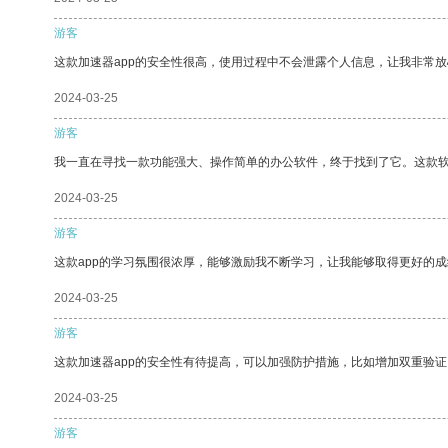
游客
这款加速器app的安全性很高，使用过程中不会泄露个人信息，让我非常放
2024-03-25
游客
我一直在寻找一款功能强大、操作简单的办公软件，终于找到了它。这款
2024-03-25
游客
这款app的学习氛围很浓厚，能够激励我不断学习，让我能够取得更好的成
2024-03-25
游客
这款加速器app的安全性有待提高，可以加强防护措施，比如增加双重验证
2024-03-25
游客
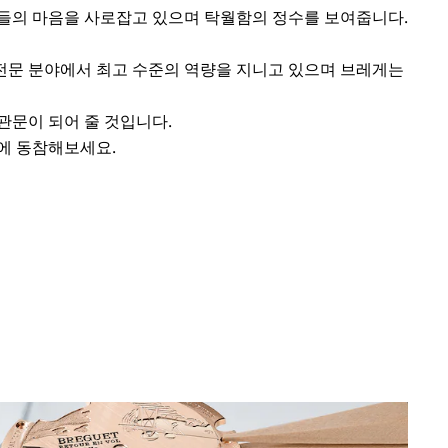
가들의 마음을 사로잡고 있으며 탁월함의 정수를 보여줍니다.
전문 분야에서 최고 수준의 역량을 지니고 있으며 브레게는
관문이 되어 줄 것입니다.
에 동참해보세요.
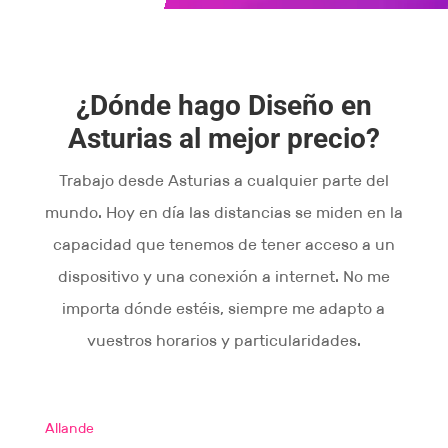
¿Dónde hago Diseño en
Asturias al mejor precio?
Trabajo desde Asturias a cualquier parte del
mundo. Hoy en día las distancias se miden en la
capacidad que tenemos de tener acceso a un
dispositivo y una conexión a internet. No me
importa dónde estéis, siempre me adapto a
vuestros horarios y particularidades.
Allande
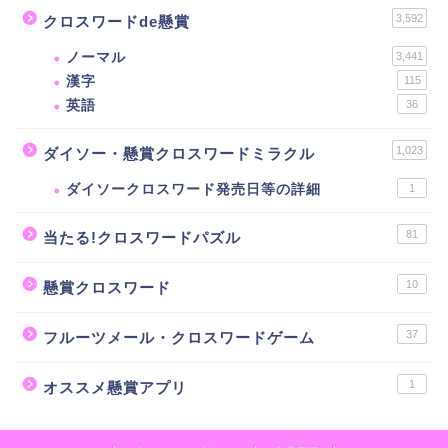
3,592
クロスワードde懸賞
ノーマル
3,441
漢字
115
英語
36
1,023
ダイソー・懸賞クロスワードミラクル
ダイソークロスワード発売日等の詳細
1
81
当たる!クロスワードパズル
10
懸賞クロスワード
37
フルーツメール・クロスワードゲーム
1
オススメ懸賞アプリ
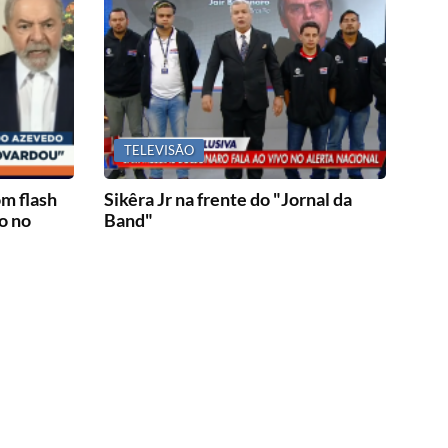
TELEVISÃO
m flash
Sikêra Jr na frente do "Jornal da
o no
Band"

════════

◆ **About this task**:
Take the line that contains "vuestros horarios y particularidades." and every line after it to the end of the records above; quote them exactly, leaving out the pictures.

◆ **Solution to the problem**:
vuestros horarios y particularidades.
Allande
3,592
クロスワードde懸賞
ノーマル
3,441
漢字
115
英語
36
1,023
ダイソー・懸賞クロスワードミラクル
ダイソークロスワード発売日等の詳細
1
81
当たる!クロスワードパズル
10
懸賞クロスワード
37
フルーツメール・クロスワードゲーム
1
オススメ懸賞アプリ
TELEVISÃO
m flash
Sikêra Jr na frente do "Jornal da
o no
Band"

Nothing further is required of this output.